Assigned task:
Please print each record below exactly as it is written.
--- Records supplied Enclosed Below ---
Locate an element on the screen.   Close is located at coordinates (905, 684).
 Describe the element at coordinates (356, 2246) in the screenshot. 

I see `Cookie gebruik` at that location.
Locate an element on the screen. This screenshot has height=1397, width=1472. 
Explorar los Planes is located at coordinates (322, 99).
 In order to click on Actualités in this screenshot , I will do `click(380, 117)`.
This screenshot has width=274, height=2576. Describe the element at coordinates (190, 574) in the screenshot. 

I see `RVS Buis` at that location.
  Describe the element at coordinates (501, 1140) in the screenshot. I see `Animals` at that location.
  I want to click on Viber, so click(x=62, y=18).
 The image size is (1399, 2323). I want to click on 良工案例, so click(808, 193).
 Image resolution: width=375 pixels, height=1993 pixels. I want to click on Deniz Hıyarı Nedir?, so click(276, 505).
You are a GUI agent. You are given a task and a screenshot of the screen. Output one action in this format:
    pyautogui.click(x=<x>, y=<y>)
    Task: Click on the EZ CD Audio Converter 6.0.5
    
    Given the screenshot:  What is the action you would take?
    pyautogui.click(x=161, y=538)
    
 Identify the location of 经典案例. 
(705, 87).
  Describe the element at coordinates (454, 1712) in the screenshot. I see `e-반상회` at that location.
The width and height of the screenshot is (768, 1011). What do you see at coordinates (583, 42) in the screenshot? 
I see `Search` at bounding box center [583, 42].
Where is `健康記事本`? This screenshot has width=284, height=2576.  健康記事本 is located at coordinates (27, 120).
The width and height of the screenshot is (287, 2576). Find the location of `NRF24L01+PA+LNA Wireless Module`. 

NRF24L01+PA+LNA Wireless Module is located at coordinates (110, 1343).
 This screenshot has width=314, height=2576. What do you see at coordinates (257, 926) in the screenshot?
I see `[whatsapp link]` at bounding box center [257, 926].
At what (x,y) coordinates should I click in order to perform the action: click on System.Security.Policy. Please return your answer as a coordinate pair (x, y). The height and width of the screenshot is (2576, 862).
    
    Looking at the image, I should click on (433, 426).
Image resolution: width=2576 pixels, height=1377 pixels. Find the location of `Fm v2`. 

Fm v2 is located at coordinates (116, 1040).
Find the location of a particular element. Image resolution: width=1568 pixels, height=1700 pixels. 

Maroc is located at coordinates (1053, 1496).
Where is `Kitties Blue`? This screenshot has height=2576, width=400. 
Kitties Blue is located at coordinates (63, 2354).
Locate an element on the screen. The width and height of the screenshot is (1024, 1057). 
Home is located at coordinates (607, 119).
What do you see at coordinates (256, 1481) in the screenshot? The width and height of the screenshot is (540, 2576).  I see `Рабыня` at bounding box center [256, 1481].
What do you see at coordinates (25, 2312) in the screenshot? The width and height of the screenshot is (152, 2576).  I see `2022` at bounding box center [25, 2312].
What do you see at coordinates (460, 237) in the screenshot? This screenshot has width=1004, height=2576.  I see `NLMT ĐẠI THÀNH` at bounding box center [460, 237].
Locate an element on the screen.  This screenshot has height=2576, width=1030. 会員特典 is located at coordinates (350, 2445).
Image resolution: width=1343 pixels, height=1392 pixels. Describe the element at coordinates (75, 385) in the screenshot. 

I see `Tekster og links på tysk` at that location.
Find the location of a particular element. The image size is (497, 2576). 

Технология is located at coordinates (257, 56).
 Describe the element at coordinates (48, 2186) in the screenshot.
--- End of Enclosed Records supplied ---
Solution for this task:
Locate an element on the screen.   Close is located at coordinates (905, 684).
 Describe the element at coordinates (356, 2246) in the screenshot. 

I see `Cookie gebruik` at that location.
Locate an element on the screen. This screenshot has height=1397, width=1472. 
Explorar los Planes is located at coordinates (322, 99).
 In order to click on Actualités in this screenshot , I will do `click(380, 117)`.
This screenshot has width=274, height=2576. Describe the element at coordinates (190, 574) in the screenshot. 

I see `RVS Buis` at that location.
  Describe the element at coordinates (501, 1140) in the screenshot. I see `Animals` at that location.
  I want to click on Viber, so click(x=62, y=18).
 The image size is (1399, 2323). I want to click on 良工案例, so click(808, 193).
 Image resolution: width=375 pixels, height=1993 pixels. I want to click on Deniz Hıyarı Nedir?, so click(276, 505).
You are a GUI agent. You are given a task and a screenshot of the screen. Output one action in this format:
    pyautogui.click(x=<x>, y=<y>)
    Task: Click on the EZ CD Audio Converter 6.0.5
    
    Given the screenshot:  What is the action you would take?
    pyautogui.click(x=161, y=538)
    
 Identify the location of 经典案例. 
(705, 87).
  Describe the element at coordinates (454, 1712) in the screenshot. I see `e-반상회` at that location.
The width and height of the screenshot is (768, 1011). What do you see at coordinates (583, 42) in the screenshot? 
I see `Search` at bounding box center [583, 42].
Where is `健康記事本`? This screenshot has width=284, height=2576.  健康記事本 is located at coordinates (27, 120).
The width and height of the screenshot is (287, 2576). Find the location of `NRF24L01+PA+LNA Wireless Module`. 

NRF24L01+PA+LNA Wireless Module is located at coordinates (110, 1343).
 This screenshot has width=314, height=2576. What do you see at coordinates (257, 926) in the screenshot?
I see `[whatsapp link]` at bounding box center [257, 926].
At what (x,y) coordinates should I click in order to perform the action: click on System.Security.Policy. Please return your answer as a coordinate pair (x, y). The height and width of the screenshot is (2576, 862).
    
    Looking at the image, I should click on (433, 426).
Image resolution: width=2576 pixels, height=1377 pixels. Find the location of `Fm v2`. 

Fm v2 is located at coordinates (116, 1040).
Find the location of a particular element. Image resolution: width=1568 pixels, height=1700 pixels. 

Maroc is located at coordinates (1053, 1496).
Where is `Kitties Blue`? This screenshot has height=2576, width=400. 
Kitties Blue is located at coordinates (63, 2354).
Locate an element on the screen. The width and height of the screenshot is (1024, 1057). 
Home is located at coordinates (607, 119).
What do you see at coordinates (256, 1481) in the screenshot? The width and height of the screenshot is (540, 2576).  I see `Рабыня` at bounding box center [256, 1481].
What do you see at coordinates (25, 2312) in the screenshot? The width and height of the screenshot is (152, 2576).  I see `2022` at bounding box center [25, 2312].
What do you see at coordinates (460, 237) in the screenshot? This screenshot has width=1004, height=2576.  I see `NLMT ĐẠI THÀNH` at bounding box center [460, 237].
Locate an element on the screen.  This screenshot has height=2576, width=1030. 会員特典 is located at coordinates (350, 2445).
Image resolution: width=1343 pixels, height=1392 pixels. Describe the element at coordinates (75, 385) in the screenshot. 

I see `Tekster og links på tysk` at that location.
Find the location of a particular element. The image size is (497, 2576). 

Технология is located at coordinates (257, 56).
 Describe the element at coordinates (48, 2186) in the screenshot.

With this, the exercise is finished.